Kiobel v. Royal Dutch Petroleum Co. - 10-1491 (2013)
SUPREME COURT OF THE UNITED STATES
ESTHER KIOBEL, individually and on behalf of her late husband, Dr. BARINEM KIOBEL, et al., PETI- TIONERS v. ROYAL DUTCH PETROLEUM CO. et al.
on writ of certiorari to the united states court of appeals for the second circuit
[April 17, 2013]
Justice Alito, with whom Justice Thomas joins, concurring.
I concur in the judgment and join the opinion of the Court as far as it goes. Specifically, I agree that when Alien Tort Statute (ATS) “claims touch and concern the territory of the United States, they must do so with sufficient force to displace the presumption against extraterritorial application.” Ante, at 14. This formulation obviously leaves much unanswered, and perhaps there is wisdom in the Court’s preference for this narrow approach. I write separately to set out the broader standard that leads me to the conclusion that this case falls within the scope of the presumption.
In Morrison v. National Australia Bank Ltd., 561 U. S. ___ (2010), we explained that “the presumption against extraterritorial application would be a craven watchdog indeed if it retreated to its kennel whenever some domestic activity is involved in the case.” Id., at ___ (slip op., at 17). We also reiterated that a cause of action falls out- side the scope of the presumption—and thus is not barred by the presumption—only if the event or relationship that was “the ‘focus’ of congressional concern” under the relevant statute takes place within the United States. Ibid. (quoting EEOC v. Arabian American Oil Co., 499 U. S. 244, 255 (1991) ). For example, because “the focus of the [Securities] Exchange Act [of 1934] is not upon the place where the deception originated, but upon purchases and sales of securities in the United States,” we held in Mor-rison that §10(b) of the Exchange Act applies “only” to “transactions in securities listed on domestic exchanges, and domestic transactions in other securities.” 561 U. S., at ___–___ (slip op., at 17–18).

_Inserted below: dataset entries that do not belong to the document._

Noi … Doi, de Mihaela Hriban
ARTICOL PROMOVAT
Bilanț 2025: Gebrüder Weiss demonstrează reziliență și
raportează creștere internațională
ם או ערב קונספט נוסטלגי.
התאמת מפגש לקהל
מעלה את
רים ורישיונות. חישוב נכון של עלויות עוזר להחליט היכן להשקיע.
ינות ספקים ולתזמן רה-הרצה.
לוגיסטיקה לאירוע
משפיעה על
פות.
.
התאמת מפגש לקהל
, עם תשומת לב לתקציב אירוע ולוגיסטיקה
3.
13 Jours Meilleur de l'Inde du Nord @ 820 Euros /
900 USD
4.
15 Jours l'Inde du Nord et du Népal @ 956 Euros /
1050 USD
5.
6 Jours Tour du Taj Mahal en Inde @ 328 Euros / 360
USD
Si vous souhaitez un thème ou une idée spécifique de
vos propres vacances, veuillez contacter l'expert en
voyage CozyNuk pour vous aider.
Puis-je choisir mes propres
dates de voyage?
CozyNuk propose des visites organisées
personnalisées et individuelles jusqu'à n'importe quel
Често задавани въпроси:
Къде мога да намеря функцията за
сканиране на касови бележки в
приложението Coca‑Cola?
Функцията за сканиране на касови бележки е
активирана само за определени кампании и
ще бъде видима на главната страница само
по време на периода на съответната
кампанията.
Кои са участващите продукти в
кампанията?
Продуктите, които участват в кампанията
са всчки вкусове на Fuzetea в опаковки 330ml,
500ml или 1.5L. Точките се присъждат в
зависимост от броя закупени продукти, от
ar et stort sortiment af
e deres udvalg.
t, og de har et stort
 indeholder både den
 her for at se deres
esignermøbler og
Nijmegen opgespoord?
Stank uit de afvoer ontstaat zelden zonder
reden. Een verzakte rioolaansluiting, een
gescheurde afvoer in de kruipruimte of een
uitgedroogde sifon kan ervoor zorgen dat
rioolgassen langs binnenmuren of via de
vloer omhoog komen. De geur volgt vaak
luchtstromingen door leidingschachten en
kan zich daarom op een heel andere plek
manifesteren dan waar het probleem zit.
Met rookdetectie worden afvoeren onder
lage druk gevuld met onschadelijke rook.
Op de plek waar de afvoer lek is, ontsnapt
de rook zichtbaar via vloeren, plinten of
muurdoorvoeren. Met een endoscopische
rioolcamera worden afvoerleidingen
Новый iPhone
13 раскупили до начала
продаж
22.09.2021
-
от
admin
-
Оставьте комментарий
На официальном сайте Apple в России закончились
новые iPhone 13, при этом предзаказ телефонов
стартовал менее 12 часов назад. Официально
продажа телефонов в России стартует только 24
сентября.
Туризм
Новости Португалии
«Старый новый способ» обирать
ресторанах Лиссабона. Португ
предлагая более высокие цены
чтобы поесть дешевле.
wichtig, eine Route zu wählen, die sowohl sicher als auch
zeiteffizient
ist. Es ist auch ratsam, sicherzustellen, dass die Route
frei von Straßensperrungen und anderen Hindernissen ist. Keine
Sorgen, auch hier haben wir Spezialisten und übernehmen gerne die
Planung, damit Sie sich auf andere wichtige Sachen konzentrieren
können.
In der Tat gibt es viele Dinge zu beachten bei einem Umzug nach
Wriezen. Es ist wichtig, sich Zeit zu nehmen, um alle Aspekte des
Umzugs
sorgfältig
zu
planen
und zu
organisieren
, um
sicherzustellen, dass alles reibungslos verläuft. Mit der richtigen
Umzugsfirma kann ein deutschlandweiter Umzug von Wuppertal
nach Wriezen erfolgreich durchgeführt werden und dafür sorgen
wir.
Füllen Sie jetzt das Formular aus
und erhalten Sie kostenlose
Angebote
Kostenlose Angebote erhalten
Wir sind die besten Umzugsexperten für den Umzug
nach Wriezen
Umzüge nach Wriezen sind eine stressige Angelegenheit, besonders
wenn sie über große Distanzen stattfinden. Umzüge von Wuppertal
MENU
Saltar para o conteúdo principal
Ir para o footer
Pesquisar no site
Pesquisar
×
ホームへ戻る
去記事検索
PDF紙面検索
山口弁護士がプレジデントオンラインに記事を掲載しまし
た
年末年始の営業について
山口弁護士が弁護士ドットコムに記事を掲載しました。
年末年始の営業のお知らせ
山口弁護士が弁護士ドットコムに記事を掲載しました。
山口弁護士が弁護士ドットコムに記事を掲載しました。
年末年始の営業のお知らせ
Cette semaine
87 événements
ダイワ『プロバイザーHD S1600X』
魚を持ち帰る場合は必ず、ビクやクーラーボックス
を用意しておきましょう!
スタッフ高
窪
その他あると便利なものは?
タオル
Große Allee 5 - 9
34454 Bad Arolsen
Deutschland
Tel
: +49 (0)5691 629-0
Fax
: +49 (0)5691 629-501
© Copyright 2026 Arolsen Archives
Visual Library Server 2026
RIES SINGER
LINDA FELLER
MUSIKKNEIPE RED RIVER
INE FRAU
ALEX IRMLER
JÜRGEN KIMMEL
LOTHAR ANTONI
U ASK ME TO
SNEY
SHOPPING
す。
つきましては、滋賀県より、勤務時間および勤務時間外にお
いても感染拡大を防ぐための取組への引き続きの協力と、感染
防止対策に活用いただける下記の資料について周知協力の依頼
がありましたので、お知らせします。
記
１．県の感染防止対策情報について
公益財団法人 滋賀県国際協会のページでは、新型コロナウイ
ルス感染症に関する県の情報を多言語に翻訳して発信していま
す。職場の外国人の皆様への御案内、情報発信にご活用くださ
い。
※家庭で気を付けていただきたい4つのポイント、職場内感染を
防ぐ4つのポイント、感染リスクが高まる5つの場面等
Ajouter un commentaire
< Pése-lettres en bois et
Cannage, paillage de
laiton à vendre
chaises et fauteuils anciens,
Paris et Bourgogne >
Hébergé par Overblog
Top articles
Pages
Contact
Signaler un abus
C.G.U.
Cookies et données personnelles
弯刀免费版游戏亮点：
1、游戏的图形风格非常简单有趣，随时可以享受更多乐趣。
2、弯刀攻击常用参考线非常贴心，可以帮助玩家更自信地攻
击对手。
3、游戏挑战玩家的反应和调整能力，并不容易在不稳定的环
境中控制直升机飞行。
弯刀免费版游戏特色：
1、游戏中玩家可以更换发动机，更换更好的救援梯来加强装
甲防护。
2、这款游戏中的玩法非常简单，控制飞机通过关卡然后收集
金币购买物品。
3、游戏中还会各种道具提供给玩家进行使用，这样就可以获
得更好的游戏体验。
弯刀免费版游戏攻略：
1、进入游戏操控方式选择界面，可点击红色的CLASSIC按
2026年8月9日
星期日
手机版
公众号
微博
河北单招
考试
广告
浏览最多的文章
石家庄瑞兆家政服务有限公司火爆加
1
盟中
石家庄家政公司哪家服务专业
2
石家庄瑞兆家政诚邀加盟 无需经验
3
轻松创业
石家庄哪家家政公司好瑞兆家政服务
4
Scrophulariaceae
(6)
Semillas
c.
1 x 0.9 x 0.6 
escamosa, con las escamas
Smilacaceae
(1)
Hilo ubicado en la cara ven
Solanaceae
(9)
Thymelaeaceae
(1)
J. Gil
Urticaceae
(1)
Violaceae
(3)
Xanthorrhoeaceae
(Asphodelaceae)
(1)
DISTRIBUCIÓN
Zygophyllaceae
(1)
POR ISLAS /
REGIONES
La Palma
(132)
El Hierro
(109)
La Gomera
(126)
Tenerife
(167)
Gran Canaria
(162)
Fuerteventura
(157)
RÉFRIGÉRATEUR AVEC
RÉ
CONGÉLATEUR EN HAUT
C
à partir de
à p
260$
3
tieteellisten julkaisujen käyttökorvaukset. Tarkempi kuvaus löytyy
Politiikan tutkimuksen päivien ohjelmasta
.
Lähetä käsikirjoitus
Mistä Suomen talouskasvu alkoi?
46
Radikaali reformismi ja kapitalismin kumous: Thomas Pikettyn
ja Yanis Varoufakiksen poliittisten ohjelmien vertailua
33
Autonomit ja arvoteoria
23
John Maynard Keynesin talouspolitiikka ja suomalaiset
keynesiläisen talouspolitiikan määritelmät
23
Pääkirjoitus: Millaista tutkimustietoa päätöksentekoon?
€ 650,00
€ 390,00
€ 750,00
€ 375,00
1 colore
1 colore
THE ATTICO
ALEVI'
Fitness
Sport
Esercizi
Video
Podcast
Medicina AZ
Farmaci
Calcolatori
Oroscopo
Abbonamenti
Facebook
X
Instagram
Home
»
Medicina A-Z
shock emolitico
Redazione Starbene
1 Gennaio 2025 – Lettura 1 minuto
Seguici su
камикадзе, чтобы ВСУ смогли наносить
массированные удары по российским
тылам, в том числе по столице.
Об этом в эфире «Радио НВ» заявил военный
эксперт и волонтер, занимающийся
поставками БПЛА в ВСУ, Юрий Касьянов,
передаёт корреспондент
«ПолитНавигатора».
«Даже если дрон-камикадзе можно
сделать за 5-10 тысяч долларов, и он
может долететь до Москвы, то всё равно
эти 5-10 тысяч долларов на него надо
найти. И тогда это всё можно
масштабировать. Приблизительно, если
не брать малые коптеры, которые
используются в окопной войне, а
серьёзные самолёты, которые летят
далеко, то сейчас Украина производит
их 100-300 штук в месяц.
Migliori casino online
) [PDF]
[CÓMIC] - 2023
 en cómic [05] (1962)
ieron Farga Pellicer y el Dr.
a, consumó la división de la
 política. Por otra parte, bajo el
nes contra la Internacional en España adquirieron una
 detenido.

The Court’s decision in Sosa v. Alvarez-Machain, 542 U. S. 692 (2004) , makes clear that when the ATS was enacted, “congressional concern” was “ ‘focus[ed],’ ” Morrison, supra, at ___ (slip op., at 17), on the “three principal offenses against the law of nations” that had been identified by Blackstone: violation of safe conducts, infringement of the rights of ambassadors, and piracy, Sosa, 542 U. S., at 723–724. The Court therefore held that “federal courts should not recognize private claims under federal common law for violations of any international law norm with less definite content and acceptance among civilized nations than the historical paradigms familiar when [the ATS] was enacted.” Id., at 732. In other words, only conduct that satisfies Sosa’s requirements of definiteness and ac-ceptance among civilized nations can be said to have been “the ‘focus’ of congressional concern,” Morrison, supra, at ___ (slip op., at 17), when Congress enacted the ATS. As a result, a putative ATS cause of action will fall within the scope of the presumption against extraterritoriality—and will therefore be barred—unless the domestic conduct is sufficient to violate an international law norm that satisfies Sosa’s requirements of definiteness and acceptance among civilized nations.